If you don’t agree and often get frustrated when discussing certain areas of your life together, you are most likely being confronted with a difference in core value.

Core values are the foundation of who you are and how you choose to show up in the world. They impact your decision making process and are the reasoning behind your choices. Shared core values can contribute to great harmony in a relationship, and differences can be an endless source of misunderstandings and / or judgements.

Let’s look at a concrete example:

Do you ever find yourself thinking that your spouse is anal, neurotic or just plain controlling and anxious?

Or are you the one who can sometimes feel like your partner is lazy, too laid back or even somewhat irresponsible?

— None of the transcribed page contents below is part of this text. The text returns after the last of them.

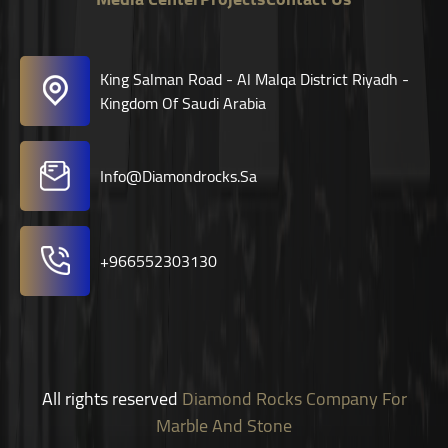
King Salman Road - Al Malqa District Riyadh -
Kingdom Of Saudi Arabia
Info@diamondrocks.sa
+966552303130
All rights reserved
Diamond Rocks Company For
Marble And Stone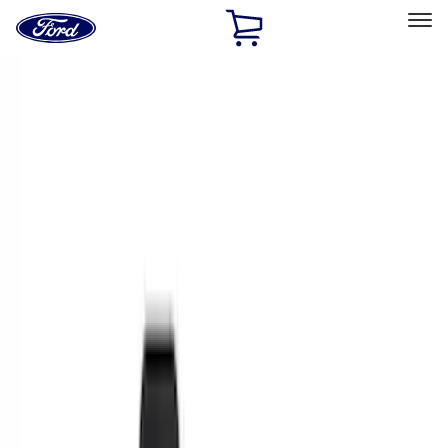
Ford
Home
Page
Skip To Content
Select Vehicle
Ford Rewards
Learn more
Home
Accessories
Interior
Interior
Floor Mats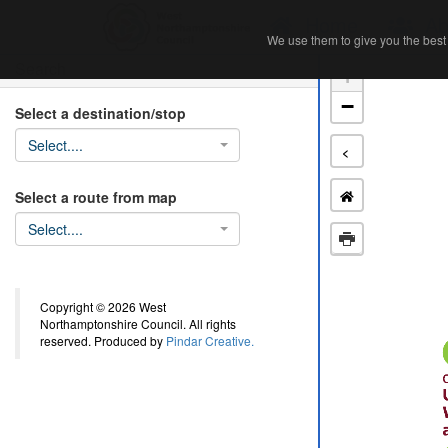
Home
Ab
We use them to give you the best 
We use them to give you the best 
Search
+
−
Select a destination/stop
Select....
<
Select a route from map
Select....
Copyright © 2026 West
Northamptonshire Council. All rights
reserved. Produced by
Pindar Creative.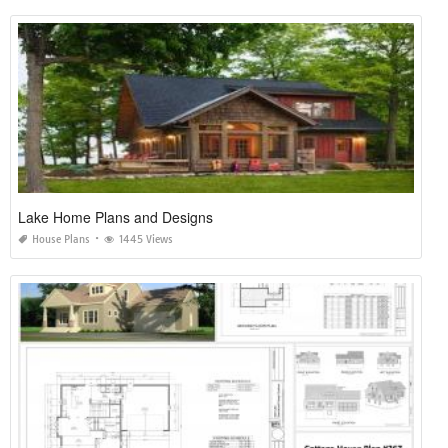
Lake Home Plans and Designs
House Plans
1445 Views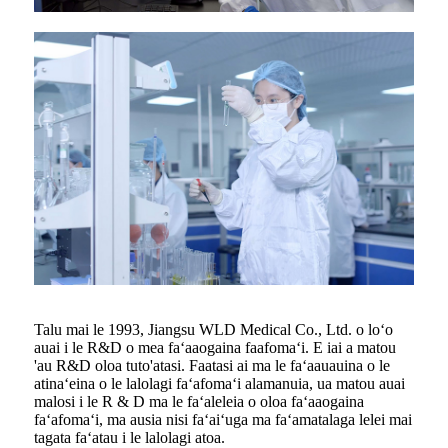
Talu mai le 1993, Jiangsu WLD Medical Co., Ltd. o loʻo
auai i le R&D o mea faʻaaogaina faafomaʻi. E iai a matou
'au R&D oloa tuto'atasi. Faatasi ai ma le faʻaauauina o le
atinaʻeina o le lalolagi faʻafomaʻi alamanuia, ua matou auai
malosi i le R & D ma le faʻaleleia o oloa faʻaaogaina
faʻafomaʻi, ma ausia nisi faʻaiʻuga ma faʻamatalaga lelei mai
tagata faʻatau i le lalolagi atoa.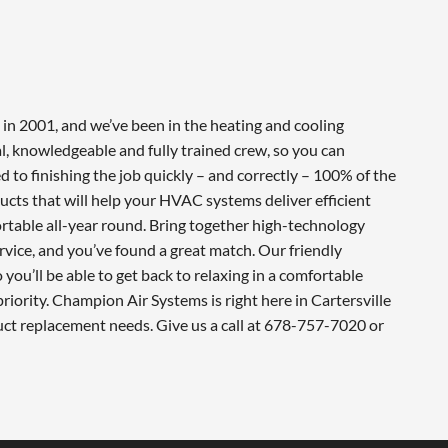
in 2001, and we’ve been in the heating and cooling
l, knowledgeable and fully trained crew, so you can
 to finishing the job quickly – and correctly – 100% of the
cts that will help your HVAC systems deliver efficient
table all-year round. Bring together high-technology
vice, and you’ve found a great match. Our friendly
you’ll be able to get back to relaxing in a comfortable
iority. Champion Air Systems is right here in Cartersville
uct replacement needs. Give us a call at 678-757-7020 or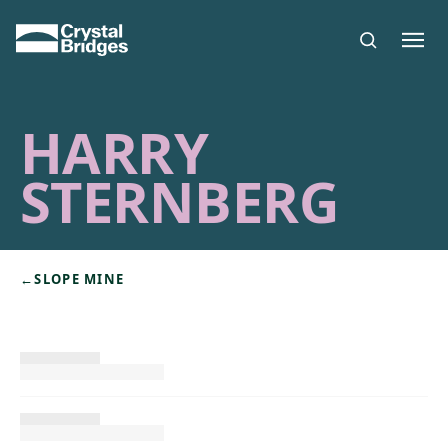
Skip to main content
HARRY
STERNBERG
←
SLOPE MINE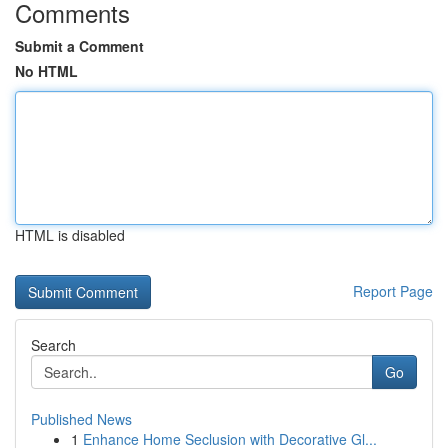
Comments
Submit a Comment
No HTML
HTML is disabled
Report Page
Search
Go
Published News
1
Enhance Home Seclusion with Decorative Gl...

Whether you like to play first and then use that energy to get your work done, or if you learned that first you do your homework and then you play… how  you experience work and play is about core values.

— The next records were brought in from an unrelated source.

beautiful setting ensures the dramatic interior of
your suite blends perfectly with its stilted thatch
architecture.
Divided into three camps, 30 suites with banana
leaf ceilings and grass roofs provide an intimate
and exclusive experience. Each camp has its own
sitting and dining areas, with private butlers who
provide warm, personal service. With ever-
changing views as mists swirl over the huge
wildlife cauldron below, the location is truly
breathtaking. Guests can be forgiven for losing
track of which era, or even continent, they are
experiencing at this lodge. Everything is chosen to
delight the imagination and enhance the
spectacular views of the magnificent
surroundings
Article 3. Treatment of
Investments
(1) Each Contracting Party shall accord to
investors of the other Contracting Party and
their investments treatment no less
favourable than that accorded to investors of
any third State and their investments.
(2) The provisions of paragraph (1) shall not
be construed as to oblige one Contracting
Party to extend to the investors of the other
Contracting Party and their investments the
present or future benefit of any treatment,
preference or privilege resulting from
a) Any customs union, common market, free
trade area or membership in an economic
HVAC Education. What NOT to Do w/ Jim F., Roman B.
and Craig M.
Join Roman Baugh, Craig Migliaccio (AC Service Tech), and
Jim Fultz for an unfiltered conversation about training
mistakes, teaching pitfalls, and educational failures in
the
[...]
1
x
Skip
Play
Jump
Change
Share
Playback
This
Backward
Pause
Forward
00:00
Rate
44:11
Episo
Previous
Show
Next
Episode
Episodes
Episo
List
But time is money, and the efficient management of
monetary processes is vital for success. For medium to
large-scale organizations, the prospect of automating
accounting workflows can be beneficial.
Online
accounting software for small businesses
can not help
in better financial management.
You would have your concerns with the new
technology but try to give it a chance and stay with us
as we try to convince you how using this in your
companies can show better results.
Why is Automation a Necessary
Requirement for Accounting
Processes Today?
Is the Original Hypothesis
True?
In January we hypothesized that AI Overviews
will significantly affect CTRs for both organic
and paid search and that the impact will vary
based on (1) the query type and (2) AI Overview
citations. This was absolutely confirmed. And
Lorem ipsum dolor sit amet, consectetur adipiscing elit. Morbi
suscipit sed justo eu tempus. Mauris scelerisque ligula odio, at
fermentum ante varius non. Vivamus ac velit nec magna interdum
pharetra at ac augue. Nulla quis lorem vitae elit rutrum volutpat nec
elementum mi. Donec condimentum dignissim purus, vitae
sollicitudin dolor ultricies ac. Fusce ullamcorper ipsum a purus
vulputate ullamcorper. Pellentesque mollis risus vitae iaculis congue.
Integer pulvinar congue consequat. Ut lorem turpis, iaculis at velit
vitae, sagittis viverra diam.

The most important thing to remember  when you find yourself at the opposite end of the spectrum – in this case responsibility first or enjoyment first – is that neither one of you is right or wrong. Neither core value is better or worse than the other.

It’s when you get caught up in a critical stance of the other person being wrong somehow, that you get stuck in arguments.

What you can do:

  • Discuss your core values and concretely identify where you stand. A great resource for this conversation  is the work of Brent Atkinson, Ph.D at  the
  • Be curious – learn about how or where your partner learned about his or her core values and how she or he feels when the preferred way of approaching life is challenged or compromised
  • Agree and continue to remind yourself that your spouse is not wrong… you are both right and both entitled to honour your core value.
  • Discuss how and where you can compromise – in other words how can you avoid butting heads all the time, what would each one of you be comfortable to settle for or live with
  • Have compassion for each other and this process of being different. The desire or need to do things a certain way is attached to specific anxieties.


Remember, your spouse is not the enemy just because he or she likes to do it differently.

With some compassion, curiosity and humour you can use your differences to create balance and come up with innovative ideas of sharing life together.